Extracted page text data
╔══
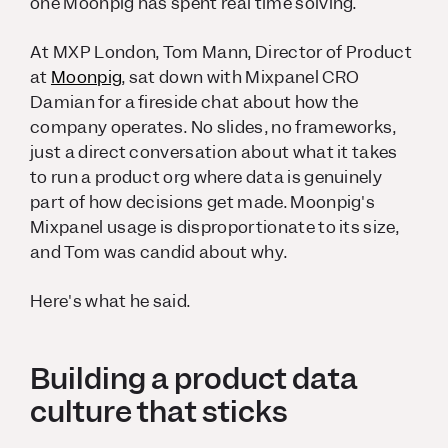
one Moonpig has spent real time solving.
At MXP London, Tom Mann, Director of Product
at
Moonpig
, sat down with Mixpanel CRO
Damian for a fireside chat about how the
company operates. No slides, no frameworks,
just a direct conversation about what it takes
to run a product org where data is genuinely
part of how decisions get made. Moonpig's
Mixpanel usage is disproportionate to its size,
and Tom was candid about why.
Here's what he said.
Building a product data
culture that sticks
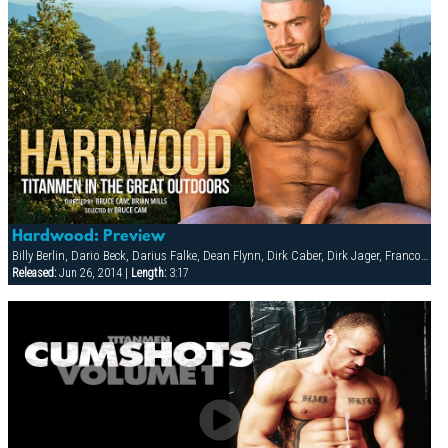
Hardwood: Preview
Billy Berlin, Dario Beck, Darius Falke, Dean Flynn, Dirk Caber, Dirk Jager, Francois Sagat, Glenn Santoro, Jessy Ares, Marco Blaze, Miguel Sabroso, Spencer Reed, Tyler Peter
Released:
Jun 26, 2014 |
Length:
3:17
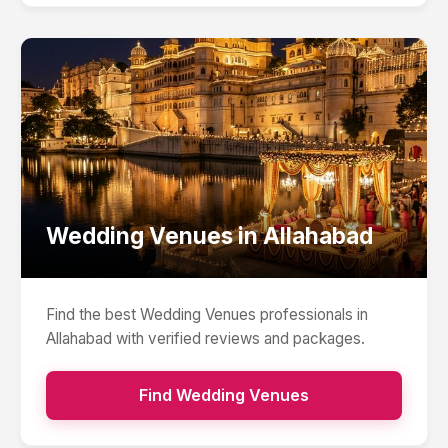
Wedding Venues
in
Allahabad
Find the best
Wedding Venues
professionals in
Allahabad
with verified reviews and packages.
Find
Wedding Venues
╚══
» **The problem**
Reproduce only the lines of the records from the start up to and including the line that holds "culture that sticks"; do not carry over any picture.

» **Answer to the exercise**
one Moonpig has spent real time solving.
At MXP London, Tom Mann, Director of Product
at
Moonpig
, sat down with Mixpanel CRO
Damian for a fireside chat about how the
company operates. No slides, no frameworks,
just a direct conversation about what it takes
to run a product org where data is genuinely
part of how decisions get made. Moonpig's
Mixpanel usage is disproportionate to its size,
and Tom was candid about why.
Here's what he said.
Building a product data
culture that sticks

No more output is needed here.